Introduction

Biochar is the product of thermal degradation of organic materials in pyrolysis and is used as a soil conditioner to improve crop production and remediate soil pollution (Lehmann 2007; Al-Wabel et al. 2013; Rehman et al. 2017; Abbas et al. 2018a, b). Biochar produced from pyrolysis of corn stover feedstock at 350 °C has been found to extensively enhance aggregate stability and soil moisture retention (Herath et al. 2013). Biochar can increase soil aggregation as it affects the soil moisture retention pattern (Li et al. 2018). Stimulation in soil biological community and aggregation abundance with the application of biochar have been observed (Liang et al. 2006; Grossman et al. 2010; Wei et al. 2014) that ultimately affect nutrient cycles and plant growth (Wardle et al. 2008; Kuzyakov et al. 2014). Biochar addition improves the rate of photosynthesis and plant growth under water stress conditions by increasing soil moisture retention capacity of the soil (Ali et al. 2017: Paneque et al. 2016). Crop yield reduces under water stress because of interference in the transport of carbon (Muller et al. 2011). Application of biochar increased the biomass of wheat in a field under semi-arid climatic condition (Olmo et al. 2014). Application of biochar is also an effective approach to mitigate climate change as it decreases the CO2 emission from soil to atmosphere (Joseph et al. 2007).
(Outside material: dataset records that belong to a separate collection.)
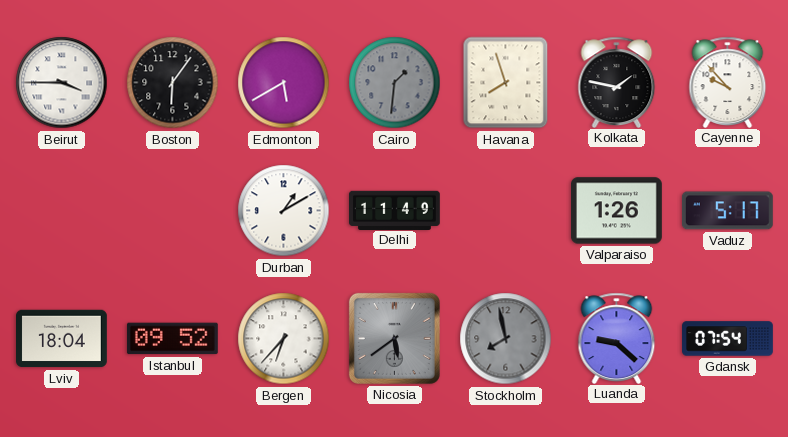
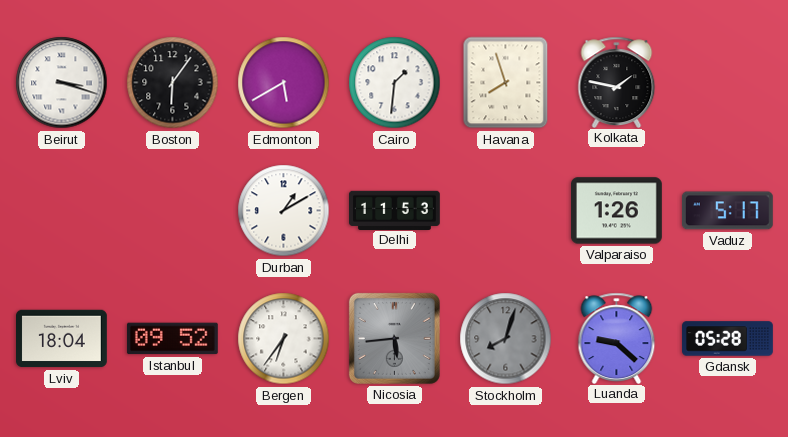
Beirut: 3:45 -> 3:18
Cairo dial: grey -> white
Cayenne: 9:53 -> none
Delhi: 11:49 -> 11:53
Bergen: 6:37 -> 6:36
Nicosia: 5:39 -> 5:44
Stockholm: 7:58 -> 8:03
Gdansk: 07:54 -> 05:28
Aggregation of soil is the assimilation of individual soil particles that influence many soil physical, chemical, and biological processes, such as soil aeration, soil water infiltration, and soil microbial activities (Zhang et al. 2017). Soil aggregate sizes and stability play a vital role in soil conservation by minimizing the damage caused due to the erodibility agents of wind, water, and anthropogenic activities (Ghosh et al. 2016). Aggregates smaller than 0.84 mm in diameter are well thought out as erodible by wind and their proportion in the upper 25.4 mm of soil surface considered the wind erodible fraction (Colazo and Buschiazzo 2010).

Extensive research has been underway in recent years on effects of biochar on soil processes such as enzymatic activity, enrichment of nutrients for plants (Al-Wabel et al. 2017), and carbon sequestration (Feng and Zhu 2017; Abbas et al. 2018a, b). However, the potential of biochar for improvement of soil aggregation has rarely been assessed, particularly, in arid conditions where excessive plowing in the fallow-based cropping system is deteriorating soil aggregation and overall health of soil and plants. In this study, mung bean is selected as a test crop because it is an important short-term legume crop in Pakistan and recommended for different cropping sequences to improve soil fertility status due to its nodulation capacity. Moreover, the production of biochar from paper mulberry leaves will also help in converting waste material into a useful soil amendment. Therefore, it is hypothesized that biochar combination with poultry manure, sugarcane bagasse, and wheat crop residues acts as an additive for the carbon fractions, soil moisture retention, and polysaccharides associated with aggregate stability and sizes. The objective of this study was to evaluate the potential of biochar with or without different organic plant materials in the soil for enhancement of soil organic carbon fractions, soil moisture retention, and the relationship of polysaccharides contents with respect to different soil aggregates.

Materials and methods

Soil sampling

A greenhouse pot experiment was conducted at the PMAS-Arid Agriculture University Rawalpindi, Pakistan. The bulk soil was collected from arid agriculture land and ground with soil diaglomerator and passed through 2-mm sieve. The soil used in this study was categorized as sandy clay loam having pH 7.78, ECe 0.27 dSm−1, nitrate-nitrogen 3.83 mg kg−1, available phosphorous 6.50 mg kg−1, and TOC 3.37 g kg−1 (Table 1).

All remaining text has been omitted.